Exam Notes on Inverse Functions and Trigonometry
Inverse Functions
- Numerically: If f(a) = b, then f^{-1}(b) = a.
- Composition: f(f^{-1}(x)) = f^{-1}(f(x)) = x for all x in the domain of either function.
- Graphically: f^{-1}(x) is the reflection of f(x) over the line y = x.
- Algebraically: To find f^{-1}(x), switch x and y in the equation for f(x) and solve for y.
- Verbally: f^{-1}(x) uses the opposite operations of f(x) in reverse order.
- A function f(x) is invertible if every output value of f(x) comes from a unique input value.
- A function that is strictly increasing or strictly decreasing is invertible.

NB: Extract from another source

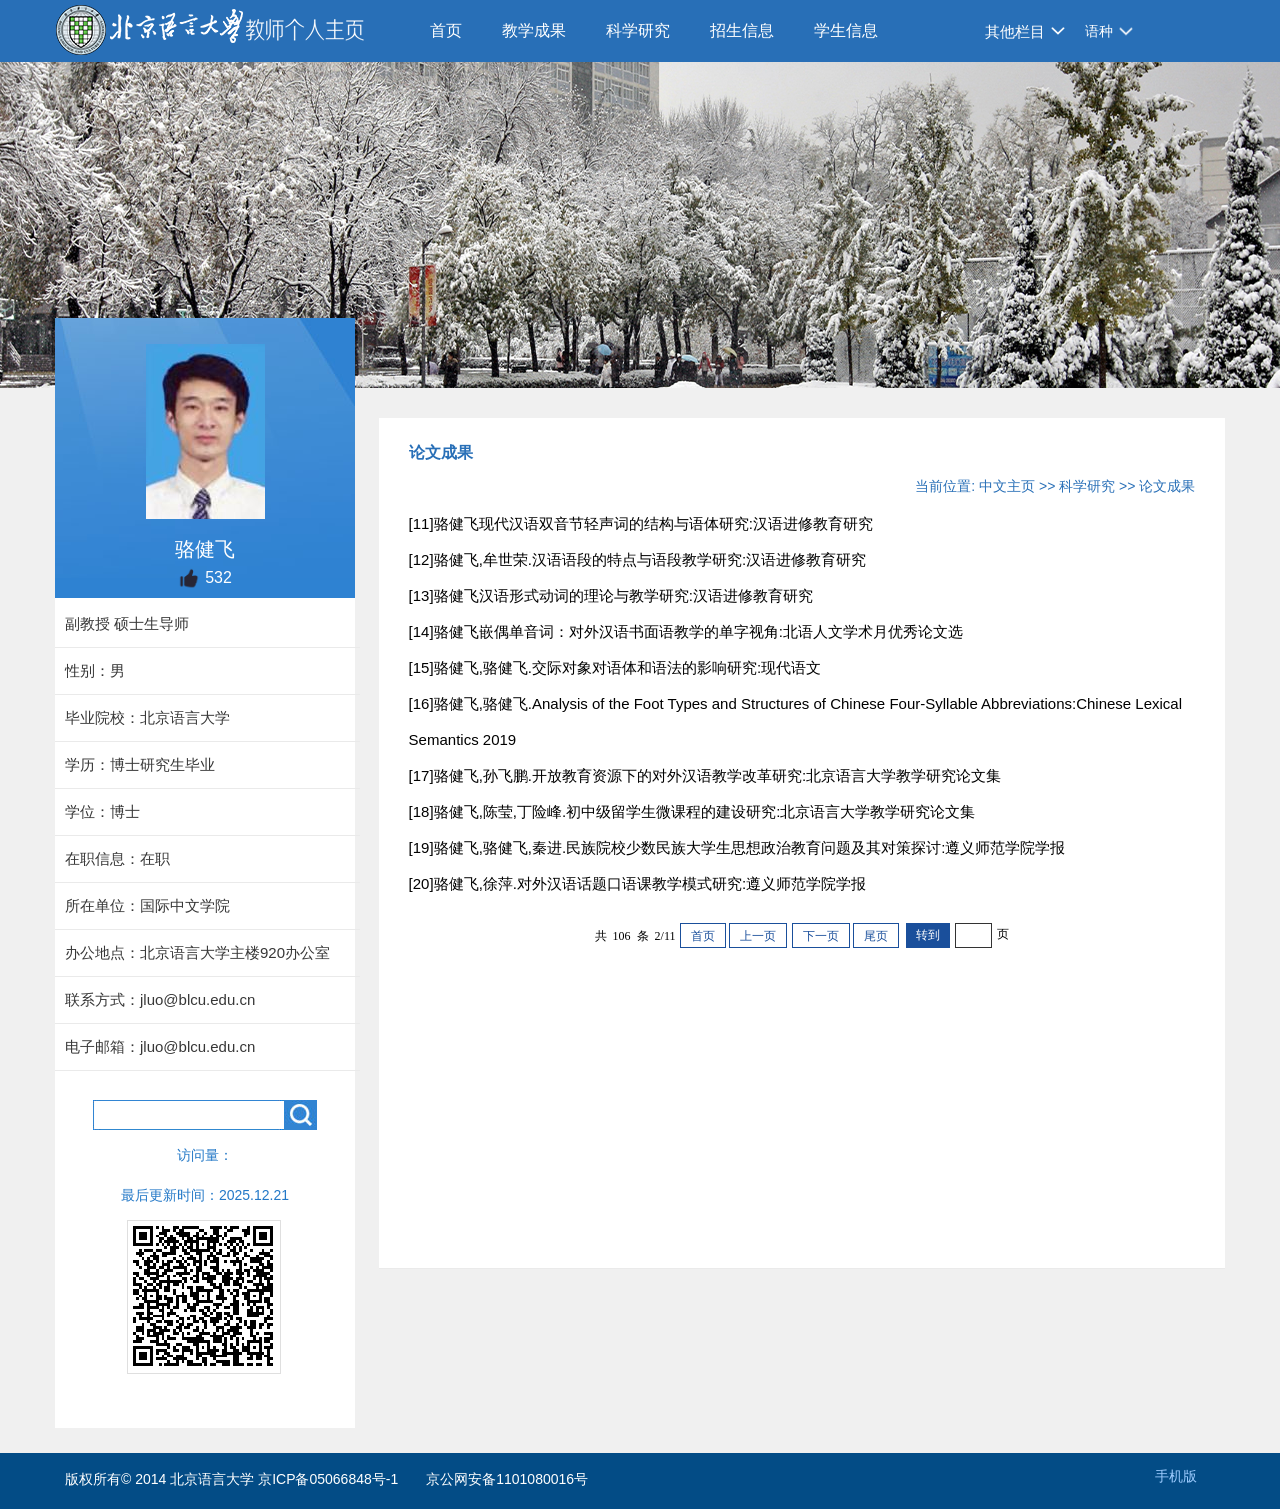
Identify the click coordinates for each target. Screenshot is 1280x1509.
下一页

- The domain of f^{-1}(x) is the range of f(x), and vice-versa.
Circular Trigonometry
- \theta: Standard position angle
- R: Reference angle (positive acute angle from terminal side to x-axis).
- Trigonometric Functions:
- \sin \theta = \frac{y}{r}
- \cos \theta = \frac{x}{r}
- \tan \theta = \frac{y}{x}
- Unit Circle: r = 1
- \sin \theta: y-coordinate of point P
- \cos \theta: x-coordinate of point P
- \tan \theta: Slope of terminal side
Sine/Cosine Graph Properties
- General form: f(x) = a \sin(b(x+c)) + d
- y = \sin x: Starts at midline and goes upward.

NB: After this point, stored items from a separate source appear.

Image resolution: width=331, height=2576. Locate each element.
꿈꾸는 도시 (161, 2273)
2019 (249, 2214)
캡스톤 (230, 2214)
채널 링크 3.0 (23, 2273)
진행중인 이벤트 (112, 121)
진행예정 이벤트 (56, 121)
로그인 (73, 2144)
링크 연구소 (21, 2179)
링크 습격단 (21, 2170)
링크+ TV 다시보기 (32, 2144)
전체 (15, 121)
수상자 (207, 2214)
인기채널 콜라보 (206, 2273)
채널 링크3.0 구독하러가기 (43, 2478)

- y = \cos x: Starts at maximum and goes downward.
- |a|: Amplitude
- d: Midline
- -c: Phase shift
- \frac{2\pi}{b}: Period
- |a| + d: Maximum
- |a| - d: Minimum
Identities
- Pythagorean Identities:
- \sin^2 \theta + \cos^2 \theta = 1
- \tan^2 \theta + 1 = \sec^2 \theta
- \cot^2 \theta + 1 = \csc^2 \theta
- Reciprocal Identities:
- \csc \theta = \frac{1}{\sin \theta}
- \sec \theta = \frac{1}{\cos \theta}
- \cot \theta = \frac{1}{\tan \theta}
- Quotient Identities:
- \tan \theta = \frac{\sin \theta}{\cos \theta}
- \cot \theta = \frac{\cos \theta}{\sin \theta}
- Angle Sum/Difference Identities:
- \sin(a+b) = \sin a \cos b + \cos a \sin b
- \sin(a-b) = \sin a \cos b - \cos a \sin b
- \cos(a+b) = \cos a \cos b - \sin a \sin b
- \cos(a-b) = \cos a \cos b + \sin a \sin b
- Double Angle Identities:
- \sin 2\theta = 2 \sin \theta \cos \theta
- \cos 2\theta = \cos^2 \theta - \sin^2 \theta = 2 \cos^2 \theta - 1 = 1 - 2 \sin^2 \theta
Solving Trig Equations
- \sin \theta = m (y-coordinate)
- \cos \theta = n (x-coordinate)
- \tan \theta = p (slope)
- Start by isolating the trig function.
- To find all solutions, take each answer \pm 2\pi k for any integer value of K.
Polar Coordinates
- (r, \theta)
- Rectangular to Polar Conversion:
- r^2 = x^2 + y^2
- \theta = \arctan(\frac{y}{x})
- Polar to Rectangular Conversion:
- x = r \cos \theta
- y = r \sin \theta
- Polar form of a complex number:
- a + bi = r(\cos \theta + i \sin \theta)
- If r is negative, it is plotted in the opposite direction of \theta.
Inverse Trig Functions
- f(x) = \sin^{-1} x or \arcsin(x)
- Input: Ratio of sides or y-coordinate on the unit circle.
- Output: Standard position angle.
- Domain: x \in [-1, 1]
- Range: y \in [-\frac{\pi}{2}, \frac{\pi}{2}] (Quadrants 1 & 4)
- g(x) = \cos^{-1} x or \arccos(x)
- Input: Ratio of sides or x-coordinate on the unit circle.
- Output: Standard position angle.
- Domain: x \in [-1, 1]
- Range: y \in [0, \pi] (Quadrants 1 & 2)
- h(x) = \tan^{-1} x or \arctan(x)
- Input: Ratio of sides or slope of the terminal side of \theta.
- Output: Standard position angle.
- Domain: x \in (-\infty, \infty)
- Range: y \in (-\frac{\pi}{2}, \frac{\pi}{2}) (Quadrants 1 & 4)
- \tan^{-1} (\frac{y}{x}) = Ref. angle.
- Use Quadrant and Ref angle to find \theta